Published in final edited form as: Neurocrit Care. 2014 Feb;20(1):32–39. doi: 10.1007/s12028-013-9912-4

Sensitivity of Compressed Spectral Arrays for Detecting Seizures in Acutely Ill Adults

Craig A Williamson 1, Sarah Wahlster 2, Mouhsin M Shafi 2,3, M Brandon Westover 2
PMCID: PMC6794096  NIHMSID: NIHMS746322  PMID: 24052456

Abstract

Introduction

Continuous EEG recordings (cEEGs) are increasingly used in evaluation of acutely ill adults. Pre-screening using compressed data formats, such as compressed spectral array (CSA), may accelerate EEG review. We tested whether screening with CSA can enable detection of seizures and other relevant patterns.

Methods

Two individuals reviewed the CSA displays of 113 cEEGs. While blinded to the raw EEG data, they marked each visually homogeneous CSA segment. An independent experienced electroencephalographer reviewed the raw EEG within 60 seconds on either side of each mark, and recorded any seizures (and isolated epileptifom discharges, periodic epileptiform discharges (PEDs), rhythmic delta activity (RDA), and focal or generalized slowing). Seizures were considered to have been detected if the CSA mark was within 60 seconds of the seizure. The electroencephalographer then determined the total number of seizures (and other critical findings) for each record by exhaustive, page-by-page review of the entire raw EEG.

Results

Within each of the 39 cEEG recordings containing seizures, one CSA reviewer identified at least one seizure, while the second CSA reviewer identified 38/39 patients with seizures. The overall detection rate was 89.0% of 1,190 total seizures. When present, an average of 87.9% of seizures were detected per individual patient. Detection rates for other critical findings were: epileptiform discharges, 94.0%; PEDs, 100%; RDA, 97.9%; focal slowing, 100%; and generalized slowing, 100%.

Conclusions

CSA-guided review can support sensitive screening of critical pathological information in cEEG recordings. However, some patients with seizures may not be identified.

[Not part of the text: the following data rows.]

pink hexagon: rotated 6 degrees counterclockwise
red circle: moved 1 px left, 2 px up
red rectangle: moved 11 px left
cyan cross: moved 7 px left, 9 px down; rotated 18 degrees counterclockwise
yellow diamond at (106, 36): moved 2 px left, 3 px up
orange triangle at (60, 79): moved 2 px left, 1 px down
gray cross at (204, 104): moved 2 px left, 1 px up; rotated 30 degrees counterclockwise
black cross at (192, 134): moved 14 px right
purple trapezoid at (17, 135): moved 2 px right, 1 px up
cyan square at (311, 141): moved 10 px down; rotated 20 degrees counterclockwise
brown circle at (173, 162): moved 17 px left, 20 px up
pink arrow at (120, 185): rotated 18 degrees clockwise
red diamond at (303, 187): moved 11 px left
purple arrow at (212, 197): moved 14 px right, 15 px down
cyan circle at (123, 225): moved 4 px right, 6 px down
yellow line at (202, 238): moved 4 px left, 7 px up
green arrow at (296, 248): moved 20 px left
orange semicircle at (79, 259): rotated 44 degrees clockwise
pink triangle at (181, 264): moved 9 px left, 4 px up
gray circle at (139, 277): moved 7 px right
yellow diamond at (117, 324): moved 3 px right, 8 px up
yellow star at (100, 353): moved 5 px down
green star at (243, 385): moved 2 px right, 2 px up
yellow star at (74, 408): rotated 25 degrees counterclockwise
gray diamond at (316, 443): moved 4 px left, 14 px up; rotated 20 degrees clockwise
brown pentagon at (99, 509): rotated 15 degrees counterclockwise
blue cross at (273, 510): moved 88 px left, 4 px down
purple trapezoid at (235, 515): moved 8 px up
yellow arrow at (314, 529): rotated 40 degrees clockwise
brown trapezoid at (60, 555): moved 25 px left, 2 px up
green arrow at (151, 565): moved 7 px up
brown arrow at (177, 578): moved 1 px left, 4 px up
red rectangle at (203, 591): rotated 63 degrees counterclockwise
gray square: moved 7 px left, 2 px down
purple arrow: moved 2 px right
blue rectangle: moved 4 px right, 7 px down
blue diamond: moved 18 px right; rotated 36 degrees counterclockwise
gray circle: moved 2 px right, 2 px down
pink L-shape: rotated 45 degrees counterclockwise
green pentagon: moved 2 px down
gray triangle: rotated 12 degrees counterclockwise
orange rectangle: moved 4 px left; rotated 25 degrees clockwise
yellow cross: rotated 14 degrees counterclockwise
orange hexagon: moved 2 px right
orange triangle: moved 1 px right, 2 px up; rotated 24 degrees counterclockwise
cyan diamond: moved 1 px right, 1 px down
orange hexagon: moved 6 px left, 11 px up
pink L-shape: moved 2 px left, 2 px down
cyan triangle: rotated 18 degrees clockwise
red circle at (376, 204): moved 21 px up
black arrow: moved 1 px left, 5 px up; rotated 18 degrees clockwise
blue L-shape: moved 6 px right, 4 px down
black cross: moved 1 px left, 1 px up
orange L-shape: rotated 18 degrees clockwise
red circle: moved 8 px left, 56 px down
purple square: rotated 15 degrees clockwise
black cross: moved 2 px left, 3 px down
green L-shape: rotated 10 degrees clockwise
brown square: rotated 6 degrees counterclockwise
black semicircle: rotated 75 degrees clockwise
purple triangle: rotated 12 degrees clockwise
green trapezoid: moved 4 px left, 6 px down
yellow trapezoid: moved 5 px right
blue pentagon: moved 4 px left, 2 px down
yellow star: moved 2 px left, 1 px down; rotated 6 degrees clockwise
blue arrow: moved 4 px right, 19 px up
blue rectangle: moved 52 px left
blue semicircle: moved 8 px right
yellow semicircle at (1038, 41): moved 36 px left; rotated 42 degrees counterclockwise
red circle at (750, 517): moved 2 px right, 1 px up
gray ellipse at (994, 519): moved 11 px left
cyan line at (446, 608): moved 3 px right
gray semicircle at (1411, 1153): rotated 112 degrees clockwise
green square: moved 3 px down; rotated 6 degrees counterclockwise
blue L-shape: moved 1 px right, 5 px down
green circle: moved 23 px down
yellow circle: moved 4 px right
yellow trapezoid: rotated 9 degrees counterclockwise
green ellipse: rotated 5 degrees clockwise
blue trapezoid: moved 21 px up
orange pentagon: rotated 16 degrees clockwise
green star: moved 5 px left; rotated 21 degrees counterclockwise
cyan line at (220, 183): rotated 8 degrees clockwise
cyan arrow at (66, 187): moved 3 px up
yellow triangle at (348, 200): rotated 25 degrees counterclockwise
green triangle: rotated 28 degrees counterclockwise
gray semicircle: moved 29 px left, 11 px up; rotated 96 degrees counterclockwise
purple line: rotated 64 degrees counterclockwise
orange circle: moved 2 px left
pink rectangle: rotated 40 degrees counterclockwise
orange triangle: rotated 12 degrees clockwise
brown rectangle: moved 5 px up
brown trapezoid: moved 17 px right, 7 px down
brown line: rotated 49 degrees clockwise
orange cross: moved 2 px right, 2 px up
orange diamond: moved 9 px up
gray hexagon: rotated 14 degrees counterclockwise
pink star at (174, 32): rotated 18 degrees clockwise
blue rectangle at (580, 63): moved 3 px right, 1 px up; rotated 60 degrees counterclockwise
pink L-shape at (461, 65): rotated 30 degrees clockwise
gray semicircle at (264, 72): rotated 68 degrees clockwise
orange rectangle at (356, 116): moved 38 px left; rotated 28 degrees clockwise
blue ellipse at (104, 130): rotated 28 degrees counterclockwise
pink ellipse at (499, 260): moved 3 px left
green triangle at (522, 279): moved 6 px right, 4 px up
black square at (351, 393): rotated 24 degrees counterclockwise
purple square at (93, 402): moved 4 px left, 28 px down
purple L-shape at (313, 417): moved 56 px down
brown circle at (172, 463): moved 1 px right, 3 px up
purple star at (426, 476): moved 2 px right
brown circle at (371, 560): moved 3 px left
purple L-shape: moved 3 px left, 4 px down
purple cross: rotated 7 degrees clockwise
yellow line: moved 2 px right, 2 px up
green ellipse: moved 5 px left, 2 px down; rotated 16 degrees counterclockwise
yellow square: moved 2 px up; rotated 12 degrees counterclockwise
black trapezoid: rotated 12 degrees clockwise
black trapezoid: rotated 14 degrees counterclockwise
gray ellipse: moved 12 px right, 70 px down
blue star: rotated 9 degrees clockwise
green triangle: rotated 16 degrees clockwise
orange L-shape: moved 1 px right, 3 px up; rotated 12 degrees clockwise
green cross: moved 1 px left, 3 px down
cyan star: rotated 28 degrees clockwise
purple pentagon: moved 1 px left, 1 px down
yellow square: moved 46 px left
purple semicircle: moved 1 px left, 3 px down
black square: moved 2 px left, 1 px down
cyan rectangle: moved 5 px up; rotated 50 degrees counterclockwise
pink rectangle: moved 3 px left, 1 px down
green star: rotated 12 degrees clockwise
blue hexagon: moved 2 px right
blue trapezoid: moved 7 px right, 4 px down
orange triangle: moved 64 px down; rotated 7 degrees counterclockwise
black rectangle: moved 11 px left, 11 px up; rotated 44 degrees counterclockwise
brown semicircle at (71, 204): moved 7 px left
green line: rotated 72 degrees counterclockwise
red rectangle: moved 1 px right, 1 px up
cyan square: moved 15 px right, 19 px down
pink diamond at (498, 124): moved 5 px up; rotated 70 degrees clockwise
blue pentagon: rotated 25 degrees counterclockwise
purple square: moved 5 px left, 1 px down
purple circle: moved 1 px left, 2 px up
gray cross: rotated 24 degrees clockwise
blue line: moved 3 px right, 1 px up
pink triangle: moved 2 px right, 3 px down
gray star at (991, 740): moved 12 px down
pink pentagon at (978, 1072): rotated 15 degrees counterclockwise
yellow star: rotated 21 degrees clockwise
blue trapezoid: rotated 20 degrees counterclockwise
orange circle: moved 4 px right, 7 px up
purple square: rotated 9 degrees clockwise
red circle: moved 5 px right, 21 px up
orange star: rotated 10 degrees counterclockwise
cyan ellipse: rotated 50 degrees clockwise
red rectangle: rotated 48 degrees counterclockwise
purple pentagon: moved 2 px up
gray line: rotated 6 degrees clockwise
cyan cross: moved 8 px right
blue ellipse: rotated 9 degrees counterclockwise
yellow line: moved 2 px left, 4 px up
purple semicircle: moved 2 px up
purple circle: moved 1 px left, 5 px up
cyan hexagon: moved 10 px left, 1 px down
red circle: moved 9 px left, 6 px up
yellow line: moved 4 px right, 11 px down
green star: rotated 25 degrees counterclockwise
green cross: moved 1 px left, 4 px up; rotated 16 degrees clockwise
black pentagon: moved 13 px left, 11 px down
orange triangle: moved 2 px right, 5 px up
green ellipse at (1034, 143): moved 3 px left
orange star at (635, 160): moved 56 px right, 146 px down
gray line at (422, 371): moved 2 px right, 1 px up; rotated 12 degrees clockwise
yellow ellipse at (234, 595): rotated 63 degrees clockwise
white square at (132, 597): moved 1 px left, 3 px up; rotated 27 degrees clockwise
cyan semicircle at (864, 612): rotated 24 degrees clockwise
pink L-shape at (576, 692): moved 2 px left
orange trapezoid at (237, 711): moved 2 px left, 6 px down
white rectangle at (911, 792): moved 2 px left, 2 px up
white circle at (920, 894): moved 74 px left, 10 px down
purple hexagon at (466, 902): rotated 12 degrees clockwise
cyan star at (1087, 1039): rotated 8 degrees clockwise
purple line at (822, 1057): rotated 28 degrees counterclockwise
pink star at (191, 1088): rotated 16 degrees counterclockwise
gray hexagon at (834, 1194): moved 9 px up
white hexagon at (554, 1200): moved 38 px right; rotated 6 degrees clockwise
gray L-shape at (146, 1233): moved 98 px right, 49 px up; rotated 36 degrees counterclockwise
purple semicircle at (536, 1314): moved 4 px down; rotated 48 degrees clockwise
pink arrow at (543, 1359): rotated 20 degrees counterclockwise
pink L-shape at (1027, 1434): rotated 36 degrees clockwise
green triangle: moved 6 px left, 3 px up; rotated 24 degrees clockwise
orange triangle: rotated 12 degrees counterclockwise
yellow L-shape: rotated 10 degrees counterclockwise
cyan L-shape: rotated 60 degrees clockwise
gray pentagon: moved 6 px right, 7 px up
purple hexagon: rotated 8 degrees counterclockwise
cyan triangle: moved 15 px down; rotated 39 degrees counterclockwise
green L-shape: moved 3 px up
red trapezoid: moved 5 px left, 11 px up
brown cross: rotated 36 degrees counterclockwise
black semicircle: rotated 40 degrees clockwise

Keywords: Continuous EEG monitoring, quantitative EEG, compressed spectral array, seizures

1. Introduction

Continuous EEG monitoring (cEEG) is an increasingly integral part of caring for acutely-ill hospitalized patients. The expansion of cEEG has been driven by the growing recognition that subclinical seizures are common in many acute neurological conditions, particularly in intensive care units1-11. While direct review by expert encephalographers remains the gold standard for interpretation, the increased use of cEEG has resulted in dramatic increases in data volume, leading to the need for compressed data formats to enable efficient pre-screening of data 12-16.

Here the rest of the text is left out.